问题
I have a stream of data that is keyed and need to compute counts for tumbled of different time periods (1 minute, 5 minutes, 1 day, 1 week).
Is it possible to compute all four window counts in a single application?
回答1:
Yes, that's possible.
If you are using event-time, you can simply cascade the windows with increasing time intervals. So you do:
DataStream<String> data = ...
// append a Long 1 to each record to count it.
DataStream<Tuple2<String, Long>> withOnes = data.map(new AppendOne);
DataStream<Tuple2<String, Long>> 1minCnts = withOnes
// key by String field
.keyBy(0)
// define time window
.timeWindow(Time.of(1, MINUTES))
// sum ones of the Long field
// in practice you want to use an incrementally aggregating ReduceFunction and
// a WindowFunction to extract the start/end timestamp of the window
.sum(1);
// emit 1-min counts to wherever you need it
1minCnts.addSink(new YourSink());
// compute 5-min counts based on 1-min counts
DataStream<Tuple2<String, Long>> 5minCnts = 1minCnts
// key by String field
.keyBy(0)
// define time window of 5 minutes
.timeWindow(Time.of(5, MINUTES))
// sum the 1-minute counts in the Long field
.sum(1);
// emit 5-min counts to wherever you need it
5minCnts.addSink(new YourSink());
// continue with 1 day window and 1 week window
Note that this is possible, because:
- Sum is an associative function (you can compute a sum by summing partial sums).

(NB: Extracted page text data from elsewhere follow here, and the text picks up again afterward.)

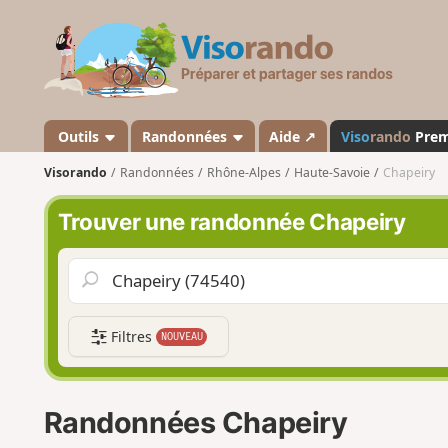
V
i
s
o
r
a
Outils
Randonnées
Aide ↗
Viso
rando
Pre
n
Visorando
Randonnées
Rhône-Alpes
Haute-Savoie
Chapeiry
d
o
Trouver une randonnée Chapeiry
Filtres
NOUVEAU
Randonnées Chapeiry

- The tumbling windows are nicely aligned and do not overlap.
Regarding the comment on the incrementally aggregating ReduceFunction
:
Usually, you want to have the start and/or end timestamp of the window in the output of a window operation (otherwise all results for the same key look the same). The start and end time of a window can be accessed from the window
parameter of the apply()
method of a WindowFunction
. However, a WindowFunction
does not incrementally aggregate records but collects them and aggregates the records at the end of the window. Hence, it is more efficient to use a ReduceFunction
for incremental aggregation and a WindowFunction
to append the start and/or end time of the window to the result. The documentation discusses the details.
If you want to compute this using processing time, you cannot cascade the windows but have to fan out from the input data stream to four window functions.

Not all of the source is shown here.